Em primeira análise, cabe pontuar que a falta de visibilidade e informações sobre a menstruação podem contribuir erroneamente com a pobreza menstrual. Em uma live nas redes sociais, a dançarina Aline Riscado menstruou sem perceber e manchou sua calça com sangue, e mesmo sendo um processo natural do corpo, tal situação desencadeou comentários maldosos e virou notícia nos sites, retratando a forma com que a menstruação ainda é um assunto delicado. Tendo isso em vista, pode-se dizer que para quem está inserida na miséria menstrual, torna-se ainda mais complicado lidar com a vexação de pedidos de ajuda, passando por esse processo sozinha.
Ademais, convém analisar a em que as vítimas estão inseridas e as dificuldades enfrentadas devido ao descaso do governo. Embora a Constituição federal de 1988 garanta a todos cidadãos bem-estar e saúde, de certa maneira esse direito é negligenciado, tendo como base as mulheres em pobreza extrema e situações de rua sem os itens básicos de higiene e saneamento que garantem uma vida minimamente saudável . Nesses casos, essas pessoas abdicam de terem esses produtos, como absorventes e sabonetes, para priorizarem outras necessidades imediatas, no entanto cabe ao Estado fornecer o básico para elas que já são vítimas de outros fatos sociais.

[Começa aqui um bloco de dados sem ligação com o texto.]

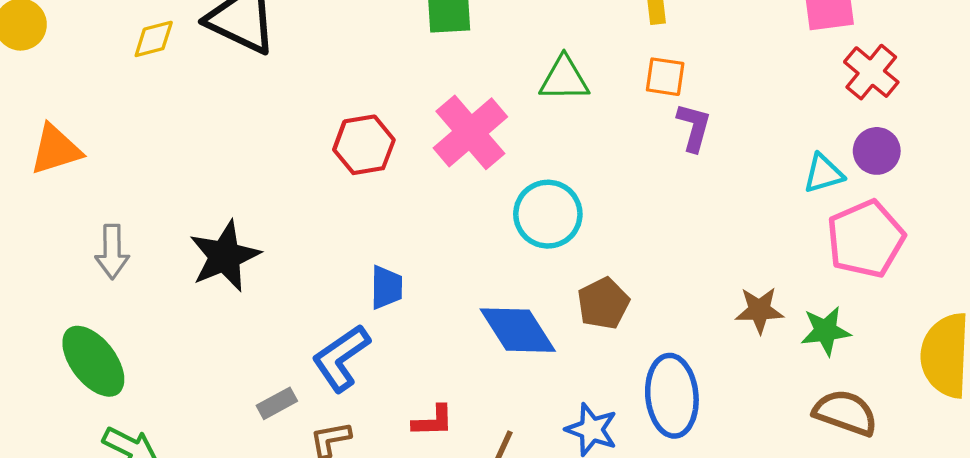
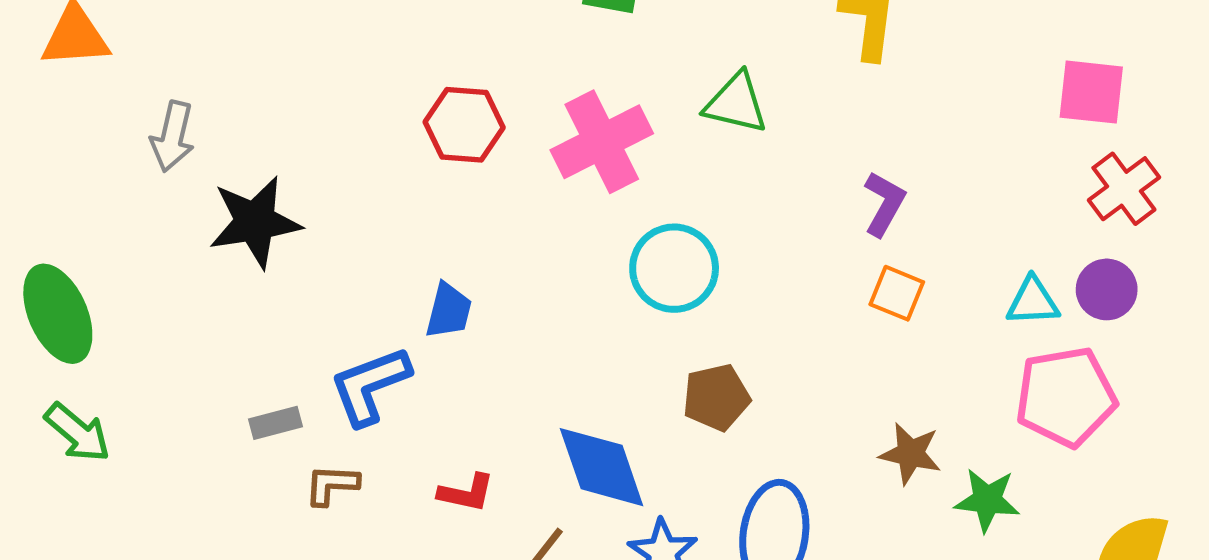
orange square: (665, 77) -> (897, 293), moved
gray arrow: (112, 252) -> (172, 136), moved
blue diamond: (518, 330) -> (602, 467), moved

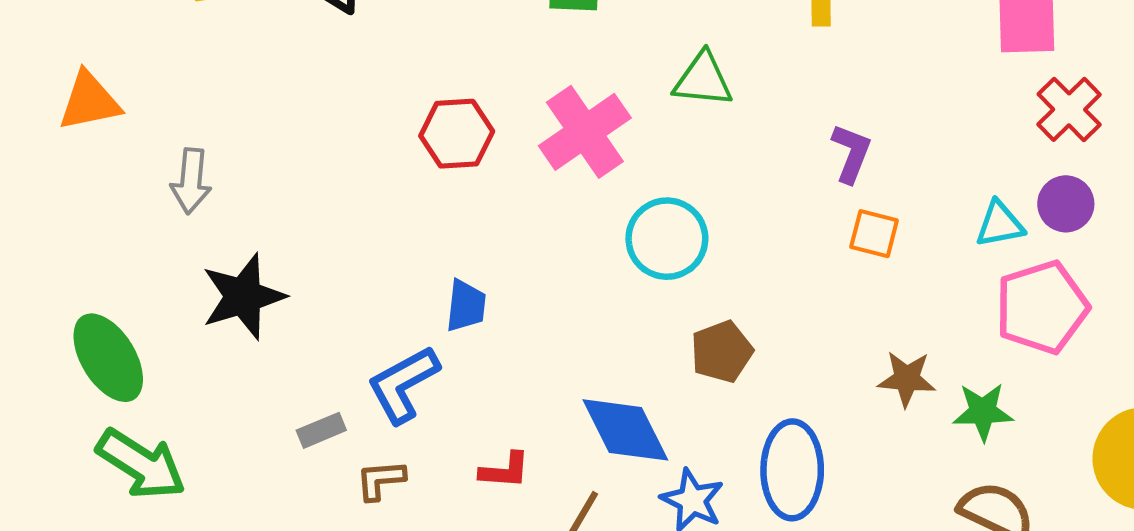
black star: (255, 222) -> (243, 297), moved
green arrow: (77, 433) -> (141, 464), size x1.4

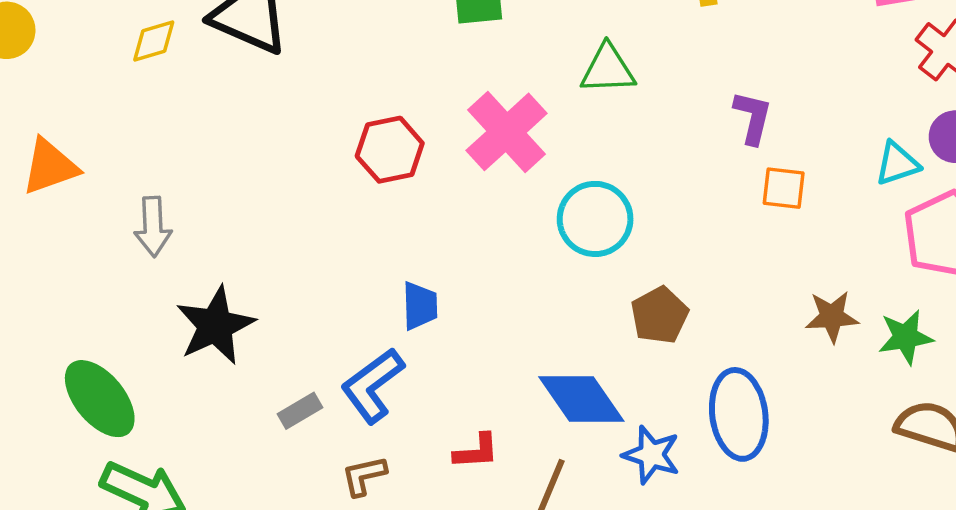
gray rectangle: (321, 430) -> (300, 411), moved

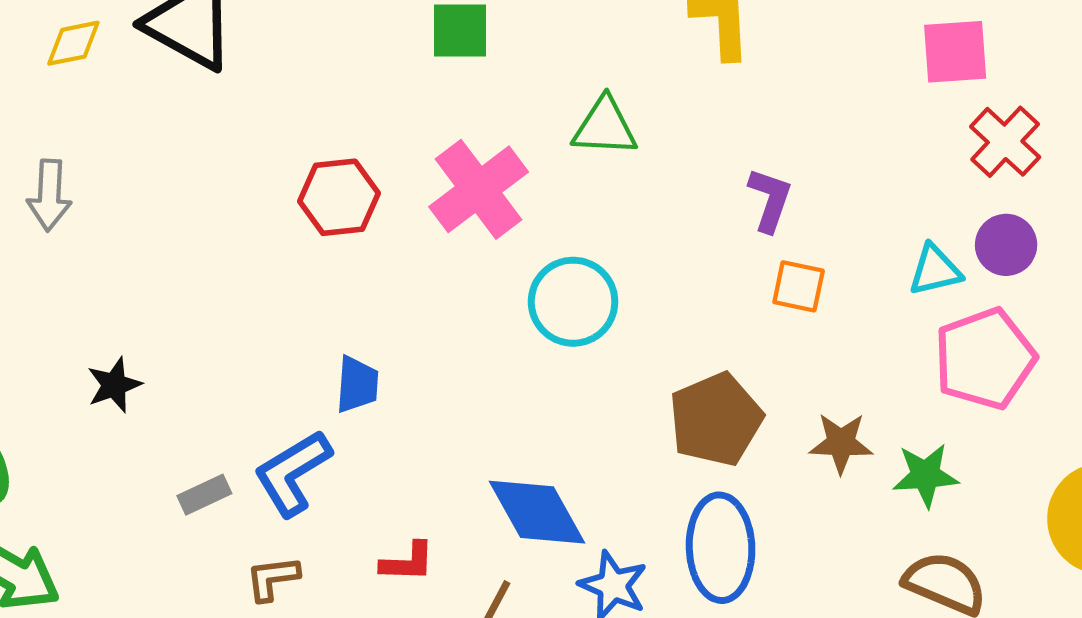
gray arrow: (153, 227) -> (49, 195), moved
brown pentagon: (659, 315) -> (716, 419), moved, size x1.4
black star: (215, 326) -> (114, 385), size x0.6

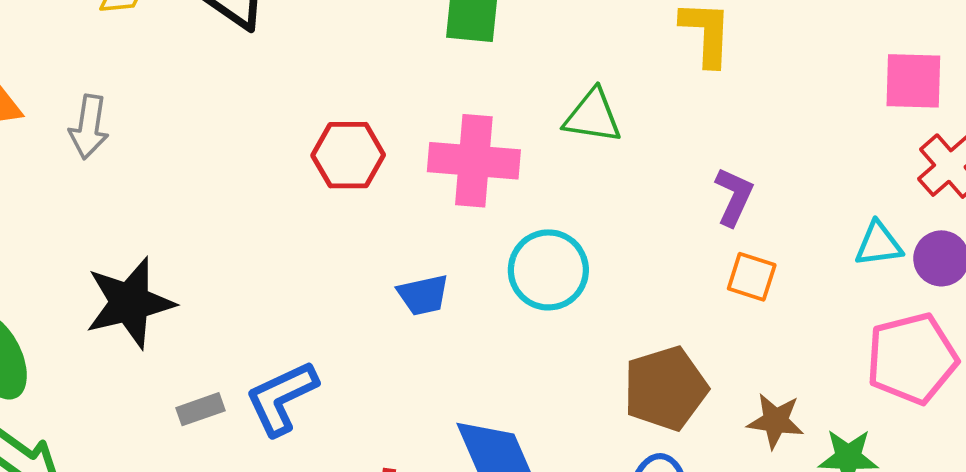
pink cross: (479, 189) -> (474, 161), turned 36
cyan triangle: (935, 270) -> (879, 244), moved
blue trapezoid: (357, 384) -> (423, 295), moved, turned 68
black star: (114, 385) -> (130, 303), size x1.8

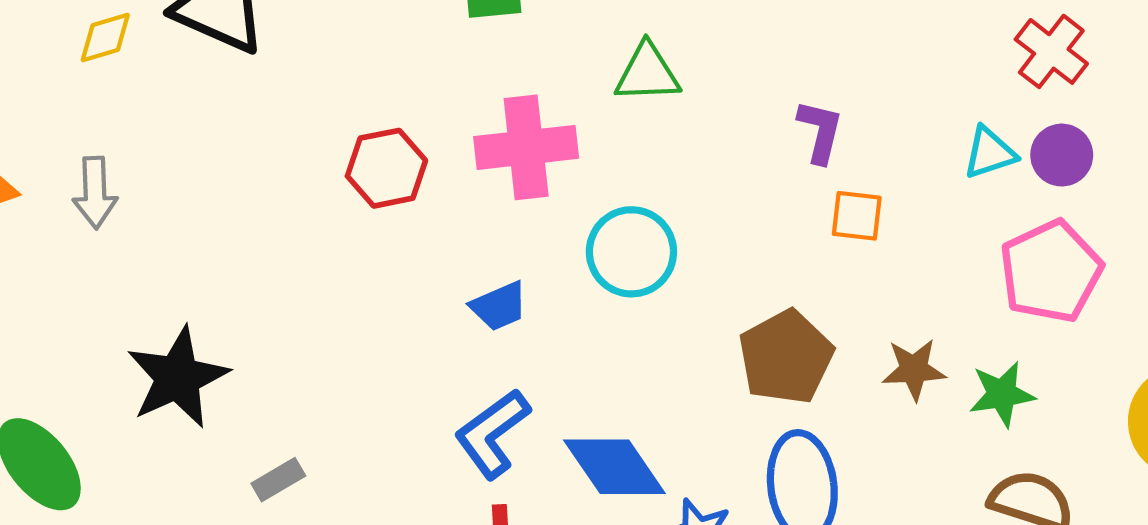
blue L-shape: (282, 398) -> (492, 434), moved

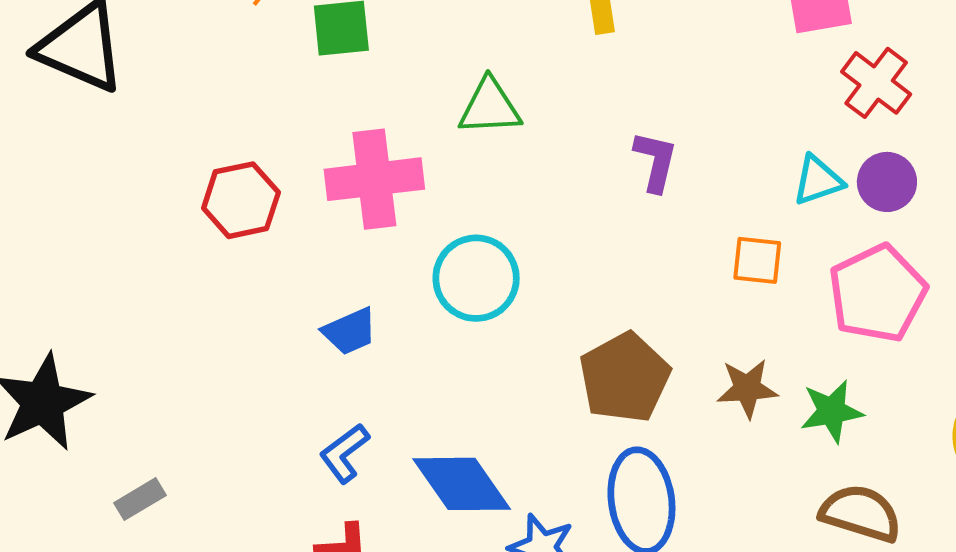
orange square: (857, 216) -> (757, 260), moved
blue L-shape: (492, 434) -> (344, 453), size x0.7

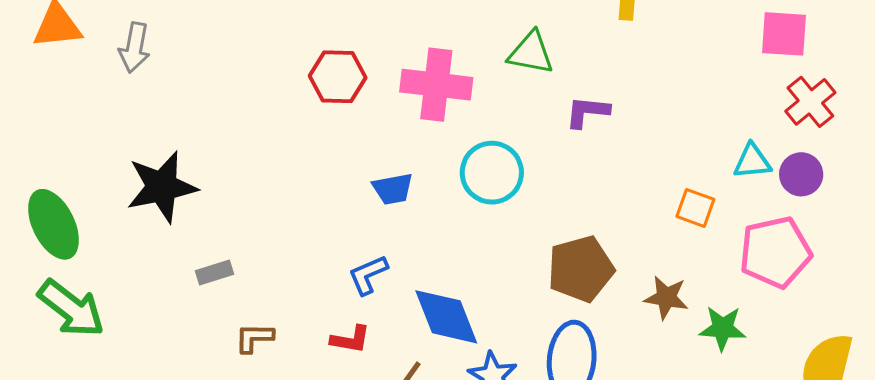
purple L-shape: (656, 161) -> (587, 112), moved, turned -111

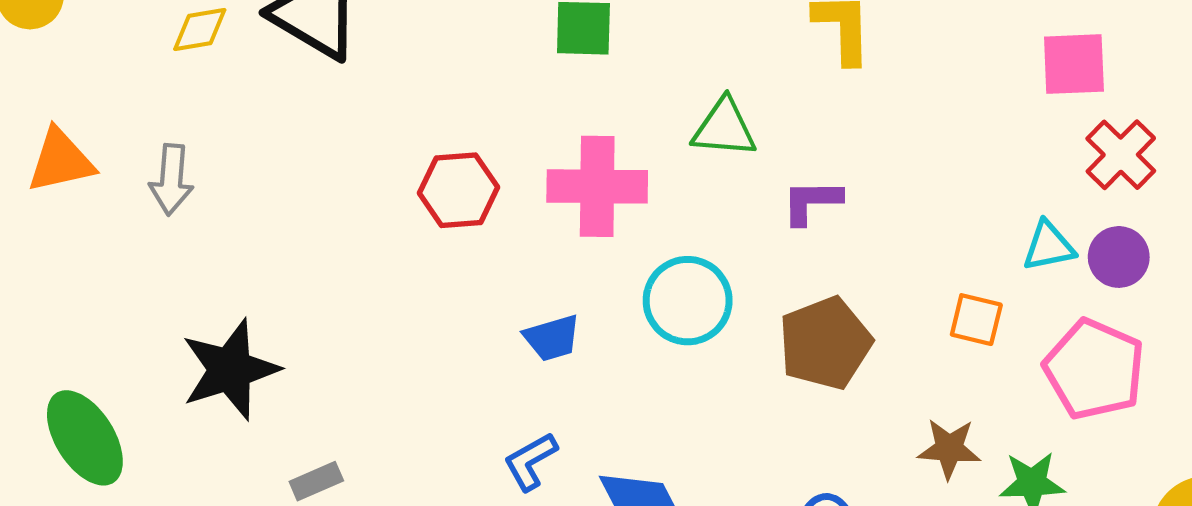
pink pentagon: (775, 252) -> (1094, 369), turned -30
brown pentagon: (581, 269) -> (825, 343), moved

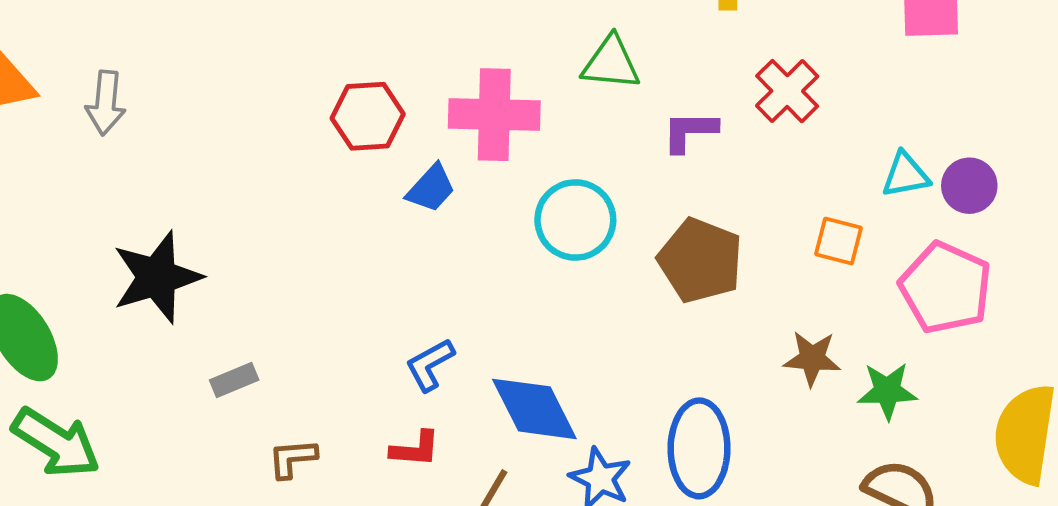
red cross: (1121, 155) -> (787, 91), moved
blue trapezoid: (552, 338) -> (431, 188), moved, turned -32
brown pentagon: (825, 343) -> (700, 260), turned -30

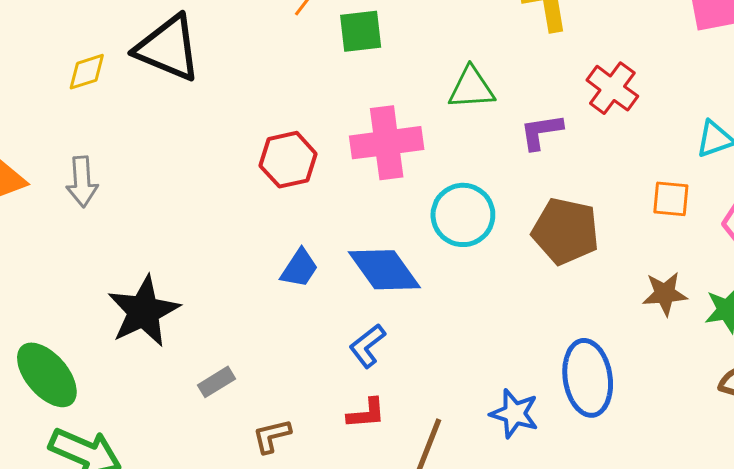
blue trapezoid: (431, 188) -> (299, 268), moved
blue diamond: (534, 409) -> (384, 270), moved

Portanto, medidas são necessárias para minimizar a pobreza menstrual no Brasil. Para isso, urge que o governo federal forneça itens de higiene menstrual, tal como coletores menstruais que são reutilizáveis, em escolas públicas e postos UBS, por meio de campanhas de arrecadação e pelos cofres públicos, um fim de que as mulheres e meninas que inseridas na problemática têm seu bem-estar e saúde garantidas. Dessa forma, a pobreza menstrual será apenas uma lembrança ruim na história brasileira.